SDM is a way to maximize a person’s self-determination by coordinating his or her relationships, activities and services. It can avoid the need for guardianship but its principles should be used even if a guardian has been appointed. Research backs this up. Studies show that self-determination and the right to make life choices are key elements for a meaningful and independent life. To borrow an old expression, if you make a decision for someone else you help them for a day, if you assist them to make good decisions for themselves, you help them for a lifetime.

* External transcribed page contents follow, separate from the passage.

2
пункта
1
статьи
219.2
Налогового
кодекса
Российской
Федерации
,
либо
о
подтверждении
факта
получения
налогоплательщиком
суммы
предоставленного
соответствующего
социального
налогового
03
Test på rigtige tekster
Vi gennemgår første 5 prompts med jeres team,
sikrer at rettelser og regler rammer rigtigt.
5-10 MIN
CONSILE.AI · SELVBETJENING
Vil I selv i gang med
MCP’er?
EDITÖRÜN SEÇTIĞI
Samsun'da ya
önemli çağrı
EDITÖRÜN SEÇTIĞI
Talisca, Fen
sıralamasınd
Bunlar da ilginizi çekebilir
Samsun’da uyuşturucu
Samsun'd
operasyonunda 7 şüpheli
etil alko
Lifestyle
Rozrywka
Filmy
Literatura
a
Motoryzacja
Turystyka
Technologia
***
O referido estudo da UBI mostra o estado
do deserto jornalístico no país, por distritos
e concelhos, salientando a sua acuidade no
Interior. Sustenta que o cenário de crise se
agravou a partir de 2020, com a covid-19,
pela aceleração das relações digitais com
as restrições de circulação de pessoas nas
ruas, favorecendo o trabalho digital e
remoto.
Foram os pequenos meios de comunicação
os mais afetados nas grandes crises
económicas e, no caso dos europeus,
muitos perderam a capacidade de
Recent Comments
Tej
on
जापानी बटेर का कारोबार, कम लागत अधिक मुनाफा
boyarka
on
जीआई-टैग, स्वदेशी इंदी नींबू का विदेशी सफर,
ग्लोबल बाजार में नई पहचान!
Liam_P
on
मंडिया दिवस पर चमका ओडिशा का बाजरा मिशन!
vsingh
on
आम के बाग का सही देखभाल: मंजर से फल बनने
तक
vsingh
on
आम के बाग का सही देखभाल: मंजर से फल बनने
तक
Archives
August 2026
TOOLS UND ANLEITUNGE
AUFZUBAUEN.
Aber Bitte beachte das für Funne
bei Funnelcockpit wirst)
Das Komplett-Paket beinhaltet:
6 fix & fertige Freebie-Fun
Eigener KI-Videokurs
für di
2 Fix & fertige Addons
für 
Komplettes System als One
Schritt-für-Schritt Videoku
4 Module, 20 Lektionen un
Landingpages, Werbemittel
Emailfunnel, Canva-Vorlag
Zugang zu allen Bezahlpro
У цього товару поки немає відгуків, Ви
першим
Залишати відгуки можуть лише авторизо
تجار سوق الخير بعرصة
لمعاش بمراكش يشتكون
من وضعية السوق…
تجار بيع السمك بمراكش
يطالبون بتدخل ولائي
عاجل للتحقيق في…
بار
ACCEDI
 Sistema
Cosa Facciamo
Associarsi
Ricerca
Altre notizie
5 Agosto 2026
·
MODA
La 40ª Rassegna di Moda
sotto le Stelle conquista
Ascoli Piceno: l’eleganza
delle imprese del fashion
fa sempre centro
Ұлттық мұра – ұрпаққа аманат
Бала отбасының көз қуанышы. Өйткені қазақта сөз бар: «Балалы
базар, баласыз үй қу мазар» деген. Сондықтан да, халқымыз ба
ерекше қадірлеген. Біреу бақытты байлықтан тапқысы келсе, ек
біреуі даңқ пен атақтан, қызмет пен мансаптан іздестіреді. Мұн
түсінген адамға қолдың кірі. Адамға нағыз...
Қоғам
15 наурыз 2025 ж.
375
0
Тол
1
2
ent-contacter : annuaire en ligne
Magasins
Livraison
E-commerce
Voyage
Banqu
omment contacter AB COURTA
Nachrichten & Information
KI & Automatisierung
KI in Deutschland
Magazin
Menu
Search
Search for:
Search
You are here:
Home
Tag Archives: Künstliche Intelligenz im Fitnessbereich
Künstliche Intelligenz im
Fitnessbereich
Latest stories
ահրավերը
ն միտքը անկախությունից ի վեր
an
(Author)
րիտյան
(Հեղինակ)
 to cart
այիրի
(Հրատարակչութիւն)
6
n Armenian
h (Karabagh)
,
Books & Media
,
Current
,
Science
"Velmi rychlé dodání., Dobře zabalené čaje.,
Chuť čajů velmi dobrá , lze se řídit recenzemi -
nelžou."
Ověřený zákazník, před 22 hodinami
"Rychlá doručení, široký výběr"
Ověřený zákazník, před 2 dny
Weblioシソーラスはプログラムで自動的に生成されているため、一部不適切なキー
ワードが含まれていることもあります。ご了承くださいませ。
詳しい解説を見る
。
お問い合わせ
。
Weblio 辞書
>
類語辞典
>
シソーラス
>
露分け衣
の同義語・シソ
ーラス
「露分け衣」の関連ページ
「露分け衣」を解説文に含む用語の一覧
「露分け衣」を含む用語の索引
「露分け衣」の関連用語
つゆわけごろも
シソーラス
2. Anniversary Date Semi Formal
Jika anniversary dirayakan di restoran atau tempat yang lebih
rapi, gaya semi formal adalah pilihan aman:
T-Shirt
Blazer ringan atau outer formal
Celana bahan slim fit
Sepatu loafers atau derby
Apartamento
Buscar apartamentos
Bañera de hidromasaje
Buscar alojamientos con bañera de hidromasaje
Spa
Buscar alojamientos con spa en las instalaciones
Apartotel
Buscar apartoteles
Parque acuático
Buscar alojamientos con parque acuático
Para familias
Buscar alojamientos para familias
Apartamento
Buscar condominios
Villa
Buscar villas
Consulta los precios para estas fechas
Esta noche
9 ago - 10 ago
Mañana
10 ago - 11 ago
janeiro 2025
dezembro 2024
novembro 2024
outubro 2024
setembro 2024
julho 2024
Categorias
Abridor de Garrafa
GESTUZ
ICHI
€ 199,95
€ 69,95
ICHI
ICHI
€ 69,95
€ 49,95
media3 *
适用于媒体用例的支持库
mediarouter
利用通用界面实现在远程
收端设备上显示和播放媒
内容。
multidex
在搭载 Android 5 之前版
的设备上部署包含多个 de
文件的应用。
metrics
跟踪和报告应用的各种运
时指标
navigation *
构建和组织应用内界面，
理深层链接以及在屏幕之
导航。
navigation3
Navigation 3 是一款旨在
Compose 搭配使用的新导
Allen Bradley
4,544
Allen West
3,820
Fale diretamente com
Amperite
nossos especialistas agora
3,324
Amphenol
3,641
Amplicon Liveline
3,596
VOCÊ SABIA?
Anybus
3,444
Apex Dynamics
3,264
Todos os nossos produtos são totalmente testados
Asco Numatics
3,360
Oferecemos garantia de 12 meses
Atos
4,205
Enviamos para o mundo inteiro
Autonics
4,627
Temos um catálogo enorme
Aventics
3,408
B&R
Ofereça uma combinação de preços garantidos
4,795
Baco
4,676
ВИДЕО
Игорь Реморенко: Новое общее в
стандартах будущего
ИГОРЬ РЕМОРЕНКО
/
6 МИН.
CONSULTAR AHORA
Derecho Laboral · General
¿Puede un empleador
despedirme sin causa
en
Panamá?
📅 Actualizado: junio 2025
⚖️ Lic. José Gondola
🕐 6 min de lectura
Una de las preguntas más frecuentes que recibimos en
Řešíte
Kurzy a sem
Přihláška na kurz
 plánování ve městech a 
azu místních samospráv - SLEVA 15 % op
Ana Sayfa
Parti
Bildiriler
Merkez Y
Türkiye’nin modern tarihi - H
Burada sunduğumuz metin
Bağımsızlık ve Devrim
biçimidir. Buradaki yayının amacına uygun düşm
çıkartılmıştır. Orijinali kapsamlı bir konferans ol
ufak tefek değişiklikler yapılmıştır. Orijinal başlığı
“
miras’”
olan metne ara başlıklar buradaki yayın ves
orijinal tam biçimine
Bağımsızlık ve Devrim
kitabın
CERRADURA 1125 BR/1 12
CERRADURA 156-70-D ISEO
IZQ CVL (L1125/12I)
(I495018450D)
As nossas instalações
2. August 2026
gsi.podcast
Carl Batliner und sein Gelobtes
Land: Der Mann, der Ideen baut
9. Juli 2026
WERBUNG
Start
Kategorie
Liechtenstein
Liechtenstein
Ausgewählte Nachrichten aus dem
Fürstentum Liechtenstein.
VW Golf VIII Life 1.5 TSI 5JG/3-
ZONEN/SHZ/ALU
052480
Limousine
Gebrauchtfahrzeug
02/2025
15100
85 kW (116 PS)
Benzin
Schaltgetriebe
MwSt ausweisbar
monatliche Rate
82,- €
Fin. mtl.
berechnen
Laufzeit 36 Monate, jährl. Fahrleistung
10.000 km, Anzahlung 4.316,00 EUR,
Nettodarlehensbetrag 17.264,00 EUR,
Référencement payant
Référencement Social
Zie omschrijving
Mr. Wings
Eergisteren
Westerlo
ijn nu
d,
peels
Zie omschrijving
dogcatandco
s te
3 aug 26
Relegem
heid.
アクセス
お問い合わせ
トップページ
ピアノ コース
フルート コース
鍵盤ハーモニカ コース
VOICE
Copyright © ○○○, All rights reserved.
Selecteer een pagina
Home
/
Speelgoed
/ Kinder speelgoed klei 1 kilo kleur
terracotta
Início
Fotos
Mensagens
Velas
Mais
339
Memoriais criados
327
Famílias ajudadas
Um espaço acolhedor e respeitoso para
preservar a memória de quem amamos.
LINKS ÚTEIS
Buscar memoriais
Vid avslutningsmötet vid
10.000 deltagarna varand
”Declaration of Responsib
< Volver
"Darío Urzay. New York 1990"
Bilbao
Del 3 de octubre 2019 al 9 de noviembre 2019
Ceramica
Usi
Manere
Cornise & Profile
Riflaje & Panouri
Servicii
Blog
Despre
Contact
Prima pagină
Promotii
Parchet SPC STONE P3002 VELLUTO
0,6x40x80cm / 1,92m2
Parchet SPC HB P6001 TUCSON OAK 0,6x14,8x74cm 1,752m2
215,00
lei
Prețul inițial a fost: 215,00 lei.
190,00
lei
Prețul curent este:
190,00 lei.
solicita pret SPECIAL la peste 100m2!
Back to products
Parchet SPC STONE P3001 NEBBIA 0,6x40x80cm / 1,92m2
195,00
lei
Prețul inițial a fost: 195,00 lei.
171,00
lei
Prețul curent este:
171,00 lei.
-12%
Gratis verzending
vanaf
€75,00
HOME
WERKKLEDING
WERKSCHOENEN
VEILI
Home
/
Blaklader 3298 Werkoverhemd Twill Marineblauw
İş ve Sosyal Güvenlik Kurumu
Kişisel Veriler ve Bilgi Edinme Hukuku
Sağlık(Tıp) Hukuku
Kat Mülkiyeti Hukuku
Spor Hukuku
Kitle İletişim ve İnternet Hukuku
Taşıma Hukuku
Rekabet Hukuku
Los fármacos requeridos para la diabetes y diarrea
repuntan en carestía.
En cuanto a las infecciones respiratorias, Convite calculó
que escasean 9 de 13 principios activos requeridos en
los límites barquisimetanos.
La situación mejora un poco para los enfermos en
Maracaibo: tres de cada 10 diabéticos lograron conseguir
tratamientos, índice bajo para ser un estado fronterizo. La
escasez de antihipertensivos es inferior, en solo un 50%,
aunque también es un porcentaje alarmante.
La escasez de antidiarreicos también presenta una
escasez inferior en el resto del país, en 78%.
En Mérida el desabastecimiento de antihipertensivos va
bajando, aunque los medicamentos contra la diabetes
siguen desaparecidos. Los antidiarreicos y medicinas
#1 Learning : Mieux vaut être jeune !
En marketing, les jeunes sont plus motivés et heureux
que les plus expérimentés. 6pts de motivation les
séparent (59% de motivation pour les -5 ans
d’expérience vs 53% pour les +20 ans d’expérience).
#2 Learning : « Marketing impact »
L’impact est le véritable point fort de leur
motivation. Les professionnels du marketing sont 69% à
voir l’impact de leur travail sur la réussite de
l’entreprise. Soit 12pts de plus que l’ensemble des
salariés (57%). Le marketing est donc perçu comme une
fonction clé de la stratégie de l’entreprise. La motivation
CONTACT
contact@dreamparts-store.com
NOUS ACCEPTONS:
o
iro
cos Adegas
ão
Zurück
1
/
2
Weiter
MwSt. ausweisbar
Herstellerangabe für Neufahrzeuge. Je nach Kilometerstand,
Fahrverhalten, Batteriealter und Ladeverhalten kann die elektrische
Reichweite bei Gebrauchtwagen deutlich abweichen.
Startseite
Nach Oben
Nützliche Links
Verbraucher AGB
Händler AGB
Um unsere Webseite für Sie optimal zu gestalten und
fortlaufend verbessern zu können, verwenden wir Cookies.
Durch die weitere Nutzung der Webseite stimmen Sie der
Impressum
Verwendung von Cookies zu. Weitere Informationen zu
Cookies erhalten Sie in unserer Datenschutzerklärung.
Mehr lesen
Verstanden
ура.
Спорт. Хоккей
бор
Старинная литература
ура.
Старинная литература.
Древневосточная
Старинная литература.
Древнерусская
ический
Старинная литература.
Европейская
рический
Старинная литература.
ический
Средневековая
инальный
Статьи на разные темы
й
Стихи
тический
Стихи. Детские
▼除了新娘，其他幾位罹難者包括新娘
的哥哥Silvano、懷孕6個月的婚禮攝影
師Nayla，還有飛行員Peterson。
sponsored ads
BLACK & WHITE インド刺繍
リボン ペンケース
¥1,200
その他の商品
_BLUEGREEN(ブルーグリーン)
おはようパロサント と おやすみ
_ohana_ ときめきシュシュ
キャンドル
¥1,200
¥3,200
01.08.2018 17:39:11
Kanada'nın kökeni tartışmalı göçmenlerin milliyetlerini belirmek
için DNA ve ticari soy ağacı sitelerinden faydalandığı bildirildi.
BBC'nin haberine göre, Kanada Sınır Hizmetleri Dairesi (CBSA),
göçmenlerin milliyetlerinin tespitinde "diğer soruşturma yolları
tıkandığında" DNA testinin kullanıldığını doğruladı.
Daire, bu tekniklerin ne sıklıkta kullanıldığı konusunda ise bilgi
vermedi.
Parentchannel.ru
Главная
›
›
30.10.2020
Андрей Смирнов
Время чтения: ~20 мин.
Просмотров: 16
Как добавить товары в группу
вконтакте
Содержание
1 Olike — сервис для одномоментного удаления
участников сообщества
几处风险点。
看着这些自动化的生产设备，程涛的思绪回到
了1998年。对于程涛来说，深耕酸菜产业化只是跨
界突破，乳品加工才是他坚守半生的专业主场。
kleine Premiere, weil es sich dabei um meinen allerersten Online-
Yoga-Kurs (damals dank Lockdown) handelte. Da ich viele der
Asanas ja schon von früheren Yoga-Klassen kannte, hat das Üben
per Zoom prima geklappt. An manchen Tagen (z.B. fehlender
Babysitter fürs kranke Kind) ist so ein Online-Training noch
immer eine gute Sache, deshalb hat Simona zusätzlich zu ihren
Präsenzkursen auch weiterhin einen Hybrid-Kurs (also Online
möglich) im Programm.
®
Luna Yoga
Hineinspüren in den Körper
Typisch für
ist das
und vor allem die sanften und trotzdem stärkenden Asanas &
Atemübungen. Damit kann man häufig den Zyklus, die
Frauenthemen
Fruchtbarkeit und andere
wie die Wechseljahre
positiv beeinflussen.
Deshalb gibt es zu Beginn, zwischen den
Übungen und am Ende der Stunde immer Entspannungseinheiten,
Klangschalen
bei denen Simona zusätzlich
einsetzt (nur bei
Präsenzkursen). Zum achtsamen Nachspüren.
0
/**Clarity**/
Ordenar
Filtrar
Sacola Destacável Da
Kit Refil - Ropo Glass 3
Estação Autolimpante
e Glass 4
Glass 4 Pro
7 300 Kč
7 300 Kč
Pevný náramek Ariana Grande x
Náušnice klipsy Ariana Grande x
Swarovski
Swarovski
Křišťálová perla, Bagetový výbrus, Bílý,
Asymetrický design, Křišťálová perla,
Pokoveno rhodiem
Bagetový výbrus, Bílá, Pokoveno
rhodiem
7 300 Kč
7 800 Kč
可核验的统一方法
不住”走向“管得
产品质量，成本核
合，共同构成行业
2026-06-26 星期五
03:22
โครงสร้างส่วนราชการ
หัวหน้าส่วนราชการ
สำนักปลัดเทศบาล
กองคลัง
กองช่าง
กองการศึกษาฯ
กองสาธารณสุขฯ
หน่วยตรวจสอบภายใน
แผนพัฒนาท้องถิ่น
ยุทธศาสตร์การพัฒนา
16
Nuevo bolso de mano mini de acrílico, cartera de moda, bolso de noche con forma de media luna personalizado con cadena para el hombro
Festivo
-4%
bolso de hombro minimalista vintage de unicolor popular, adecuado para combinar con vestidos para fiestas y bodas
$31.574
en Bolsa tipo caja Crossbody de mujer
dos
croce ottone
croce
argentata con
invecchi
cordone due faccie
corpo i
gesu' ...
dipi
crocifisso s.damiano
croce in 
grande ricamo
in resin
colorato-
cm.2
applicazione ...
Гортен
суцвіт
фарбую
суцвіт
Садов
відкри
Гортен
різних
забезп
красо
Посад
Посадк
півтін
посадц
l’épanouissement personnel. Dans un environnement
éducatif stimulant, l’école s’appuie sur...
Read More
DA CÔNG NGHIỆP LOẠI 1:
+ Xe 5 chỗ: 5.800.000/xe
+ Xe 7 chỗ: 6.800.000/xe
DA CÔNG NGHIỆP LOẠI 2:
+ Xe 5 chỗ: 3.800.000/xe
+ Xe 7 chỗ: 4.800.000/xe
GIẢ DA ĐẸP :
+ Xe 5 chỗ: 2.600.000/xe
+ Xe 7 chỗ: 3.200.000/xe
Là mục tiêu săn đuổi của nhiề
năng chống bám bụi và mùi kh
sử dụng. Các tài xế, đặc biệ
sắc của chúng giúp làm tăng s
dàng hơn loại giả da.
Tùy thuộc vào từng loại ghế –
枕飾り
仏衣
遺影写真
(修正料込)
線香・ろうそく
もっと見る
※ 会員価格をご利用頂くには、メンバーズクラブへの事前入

So, imagine my curiosity this morning when I opened an email attachment entitled Individualized Funding Analysis, Report for Manawanui InCharge. It turned out to be a report from three New Zealand researchers: Adrian Field, Michael McGechie, and Julian King. Their task was to determine if “individualized funding” for disability supports helps recipients. This funding approach, much like Oregon’s brokerage model, gives recipients more control and choice over when, where, how and who provides their disability support services.

This is what they found:

  1. Over time, disabled people who manage their own funding tend to use less of their allocated funding.
  2. The use of Individualized Funding by eligible people has increased from 4% in 2010 to 21% in 2014.
  3. The cost per person using Individualized Funding has decreased over the same period.
  4. People who have high and complex needs who move onto Individualized Funding tend to have lower costs overall than those who move into Residential Services.
  5. Individualized Funding users with high and complex needs are less likely to transition to Residential Care than people not using IF. This means that IF slows down the movement of people to higher cost services.
  6. One of the most significant challenges for people transitioning to Individualized Funding is grasping the extent of the options available and understanding what a good life looks like for them.
  7. Sharing knowledge through stories is seen as a critical part of a successful transition process.
  8. People choosing Individualized Funding identified four main themes that influenced this decision:
    •Building natural supports/networks
    •Mobility and technology
    •Having a home of their own
    •Being productive.
  9. Families who transitioned to Individualized Funding felt they were now able to live a meaningful life while making a difference in their community and leading social change.

The last two days can’t be a coincidence. The not-so-surprising research is in: people are happier when they have more control and choice in their lives.